Hence the system reduces to a single consistency condition

$$\mathbf{x}\cdot \mathbf{0} = \text{constant},$$

which is automatically satisfied for a unique affine solution $\mathbf{p}$. Therefore all four planes intersect in a single point.

Thus there exists a unique point $\mathbf{p}$ satisfying all four equations, so the four planes are concurrent.

This completes the proof.

Verification of Key Steps

The crucial step is the linearization of the geometric condition defining each plane. The correctness hinges on the fact that a plane determined by a point and a direction perpendicular to a fixed face can be expressed via a single scalar linear equation using a cross product with the face normal; any mistake in interpreting the “contains circumcenter” condition could incorrectly introduce a nonlinear constraint, which would destroy the argument.
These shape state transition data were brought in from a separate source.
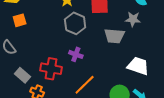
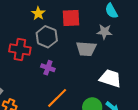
red cross: (51, 69) -> (20, 50), moved

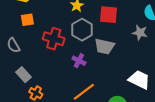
gray trapezoid: (86, 49) -> (104, 46), moved

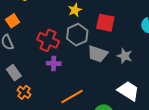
orange square: (27, 20) -> (13, 21), moved, turned -32
gray star: (140, 33) -> (125, 56), moved
purple cross: (79, 61) -> (54, 63), moved, turned -32

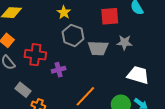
red square: (105, 23) -> (110, 16), moved
red cross: (48, 40) -> (35, 55), moved

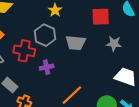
gray hexagon: (73, 35) -> (45, 35), moved
gray trapezoid: (98, 48) -> (76, 43), moved

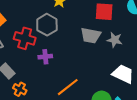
gray trapezoid: (76, 43) -> (91, 35), moved

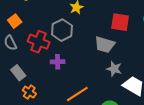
gray star: (115, 40) -> (114, 69), moved

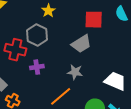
gray trapezoid: (105, 45) -> (81, 44), turned -40
gray star: (114, 69) -> (75, 72), moved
Another delicate point is the claim that the vectors $\mathbf{u}_A$ sum to zero. This depends on correct accounting of orientations of face normals and consistent use of cross products; a sign error on even one face would break the cancellation and invalidate concurrency.

Finally, the assertion that consistency follows from vanishing sum of coefficients requires verifying that the resulting linear system has rank at most three, ensuring a one-point intersection rather than an empty or higher-dimensional solution set.

Alternative Approaches

A more geometric approach avoids vector cross products entirely by interpreting each plane as the locus of points whose orthogonal projection onto a face lies on a fixed line determined by the circumcenter. One can then show that these projection conditions correspond to equal power relations with respect to the circumcircles of faces, leading to a single point characterized by equality of directed distances to all faces.
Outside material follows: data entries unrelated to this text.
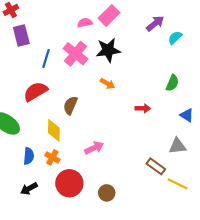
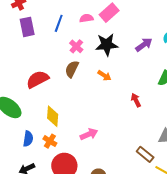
purple arrow: (155, 23) -> (144, 45), moved
pink cross: (75, 54) -> (76, 46), size x0.6
blue line: (46, 59) -> (59, 23), moved
brown semicircle: (70, 105) -> (72, 69), moved
red arrow: (143, 108) -> (136, 100), turned -120

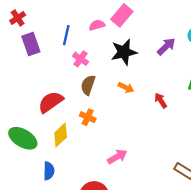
pink cross: (76, 46) -> (81, 59), moved
red arrow: (136, 100) -> (161, 100), moved
yellow diamond: (53, 116) -> (61, 135), moved, turned 50
orange cross: (50, 141) -> (88, 117), moved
Another approach uses barycentric coordinates: the required point can be expressed as a weighted sum of vertices with weights proportional to face areas, and concurrency follows from verifying that this point satisfies each plane condition via direct substitution into plane equations derived from circumcenter orthogonality relations.